FLASH ECC Codes Cause Bus Fault on STM32H743

jaakjensen · ‎2022-08-26

Hello,

For a few months now I have been having issues with writing data to flash memory on the STM32H743ZIT6. Most of the time, everything works great and I am able to read the data from flash successfully, but every now and again, the flash memory gets corrupted somehow and ECC codes are thrown (both single and double), which causes my device to have a bus fault.

I am running the flash peripheral / AXI bus at 240Mhz and I have the flash wait states set to 4 WS (5 Flash clock cycles). I have followed all the guidelines related to the HW design and have the correct core capacitance on the VCAP pins. I write 256 bits of data to the flash memory approximately every 10 seconds to save the state of my device (of course I increment the write address after each write so that I'm not writing to the same position every time). When the sector is filled, it is then erased and then I start writing to the start of the sector. I also set the BOR bits to the highest voltage setting to try and prevent brown-out issues. I think these are most of the important settings you need to know.

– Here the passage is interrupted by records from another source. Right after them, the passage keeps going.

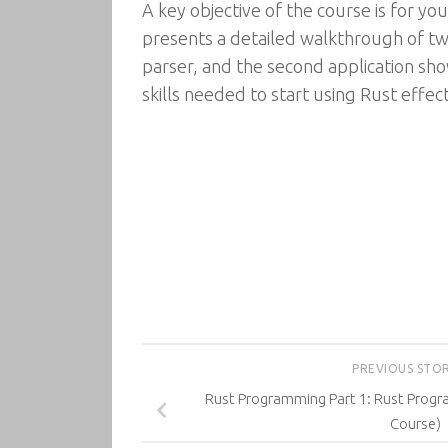
A key objective of the course is for yo
presents a detailed walkthrough of tw
parser, and the second application sho
skills needed to start using Rust effect
PREVIOUS STO
Rust Programming Part 1: Rust Prog
Course)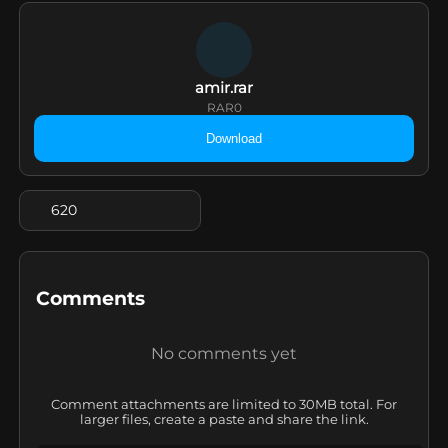
amir.rar
RAR
0
Download
620
Comments
No comments yet
Comment attachments are limited to 30MB total. For
larger files, create a paste and share the link.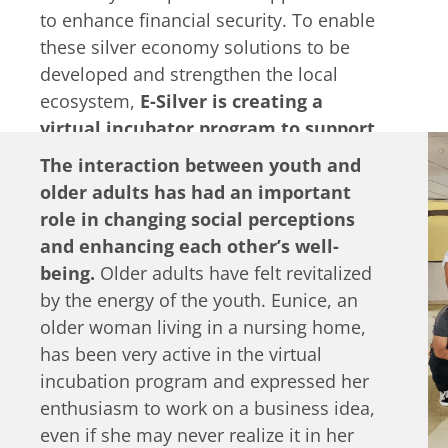
to enhance financial security. To enable
these silver economy solutions to be
developed and strengthen the local
ecosystem,
E-Silver is creating a
virtual incubator program to support
youth and older adults in developing
The interaction between youth and
their ideas further.
They will also be
older adults has had an important
launching a dedicated online
role in changing social perceptions
‘marketplace’ where the products or
and enhancing each other’s well-
services created by these
being.
Older adults have felt revitalized
intergenerational collaborations can be
by the energy of the youth. Eunice, an
shared.
older woman living in a nursing home,
has been very active in the virtual
incubation program and expressed her
enthusiasm to work on a business idea,
even if she may never realize it in her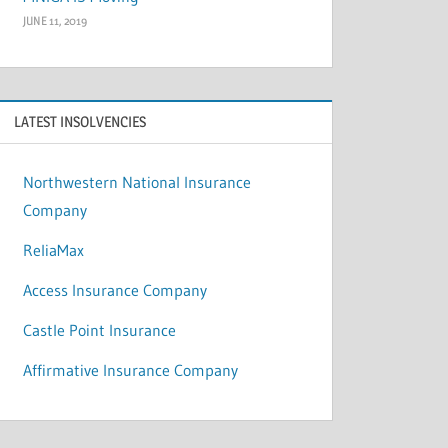
JUNE 11, 2019
LATEST INSOLVENCIES
Northwestern National Insurance
Company
ReliaMax
Access Insurance Company
Castle Point Insurance
Affirmative Insurance Company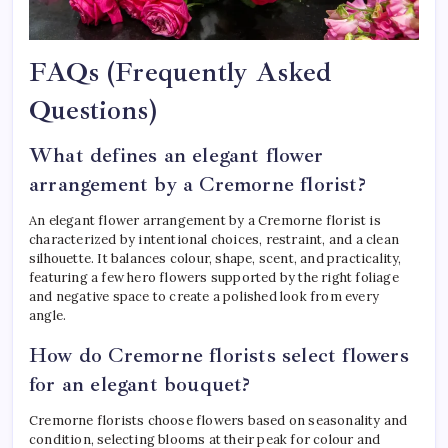
FAQs (Frequently Asked
Questions)
What defines an elegant flower
arrangement by a Cremorne florist?
An elegant flower arrangement by a Cremorne florist is
characterized by intentional choices, restraint, and a clean
silhouette. It balances colour, shape, scent, and practicality,
featuring a few hero flowers supported by the right foliage
and negative space to create a polished look from every
angle.
How do Cremorne florists select flowers
for an elegant bouquet?
Cremorne florists choose flowers based on seasonality and
condition, selecting blooms at their peak for colour and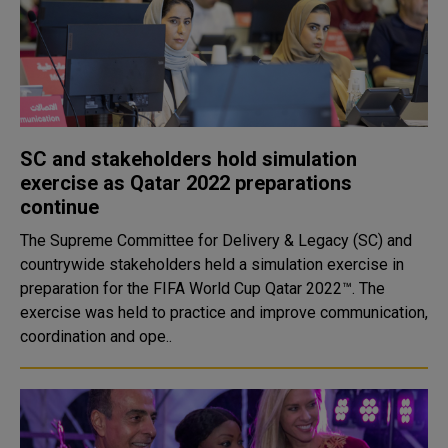
SC and stakeholders hold simulation
exercise as Qatar 2022 preparations
continue
The Supreme Committee for Delivery & Legacy (SC) and
countrywide stakeholders held a simulation exercise in
preparation for the FIFA World Cup Qatar 2022™. The
exercise was held to practice and improve communication,
coordination and ope..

Today while looking at my register settings in debug mode I noticed that the WRHIGHFREQ setting was set to 3 (aka 11) by default... I can't find anywhere in the HAL / code where this is done so it must be set automatically. The manual only lists valid settings for 0, 1, and 2 (see below). Can anyone tell me what the behavior is of the STM32H743ZIT6's flash module is when a setting of 3 is used for WRHIGHFREQ? Is it just invalid / undefined? Maybe this is my issue?

Does anyone have any ideas?

FBL · ‎2022-09-05

Hi @jaakjensen

Here are more proposals :

1- log start & end of erase, start & end of program and start & end of reset. Also, monitor TimeStamp to follow up

2- I suggest to reduce values of BOR and see the impact

Hoping to resolve your issue

To give better visibility on the answered topics, please click on Accept as Solution on the reply which solved your issue or answered your question.

Best regards,
FBL

jaakjensen · ‎2022-09-05

Thanks so much for the response.

I will try these things and report back.

jaakjensen · ‎2022-09-13

1 - I am investigating this today and taking timing measurements. Can you clarify what you mean by "start and end of reset"?

In-addition - I am a little confused about why timing assessments are required if I am using the HAL, which has built in "FLASH_WaitForLastOperation()" functions before and after writing and erasing.

FBL · ‎2022-09-14

1- You can log a word via UART for example to indicate each startup. However, I think the start and end of reset is only possible via Oscilloscope for example to follow the rising and falling edge.

2- Timing will help you to identify if there is a code stuck.

To give better visibility on the answered topics, please click on Accept as Solution on the reply which solved your issue or answered your question.

Best regards,
FBL

jaakjensen · ‎2022-09-14

Hi @F.Belaid I have made an interesting discovery regarding this issue. I discovered it while analyzing the timing of the flash erase and write requests.

I am noticing that sometimes (it seems) a "state" write fails and we are left with an unwritten block in memory. I don't know why it fails yet but I noticed that there is an unwritten 256 bit block in memory. The system assumes that this previous write was successful and starts writing the next block 10 seconds later.

During the next bootup, the program scans for the last 256 bit block in memory with the first word being "STAT" in ASCII. It sees this blank block where a write failed and assumes that the block before it is the last successful saved state. It then starts writing its state from here. It will eventually overwrite the following two 256 bit blocks, which cause an ECC code to trip. It sometimes happens immediately when the following blocks are overwritten or during the next power cycle.

Now I just have to figure out what is causing the block writing failure.

jaakjensen · ‎2022-09-14

Alright, so I have also narrowed down WHEN it occurs. It seems to be related to an erase error.

To give some more context about my program: there is a high priority interrupt that goes off every 1 msec, which is used to process a bunch of data supplied by the DMA. When the processing is done (typically after 0.6 msecs) we flush the cache and then release the CPU to handle lower priority tasks such as writing the state and updating the UI in the while() loop.

When things work as expected, the erase of the sector takes >4 seconds to complete. I just noticed it blocks the high priority interrupt that handles processing of the data... this is strange and I don't know how it is able to do this.Sometimes though, the erase is very brief (see below) and the high priority interrupt is not blocked. The P0 timing marker represents the "erase" while the P1 timing marker represents the "write". It is often during this situation when the failed write occurs.

jaakjensen · ‎2022-09-14

It seems during the second scenario, an HAL_ERROR is returned by HAL_FLASHEx_Erase().

jaakjensen · ‎2022-09-14

The error reported in HAL_FLASHEx_Erase() is from this section. I modified the return status to confirm which section reported the error.:

jaakjensen · ‎2022-09-14

It seems like this error may be from a "RDPERR2" ? The PFLASH error code returned is 0x8080_0000. Which is strange because I have not set up a PCROP-protected word or a RDP-protected area.

jaakjensen · ‎2022-09-14

I can confirm that both bank 1 and bank 2 have RDP settings of 0xAA aka Level 0 protection.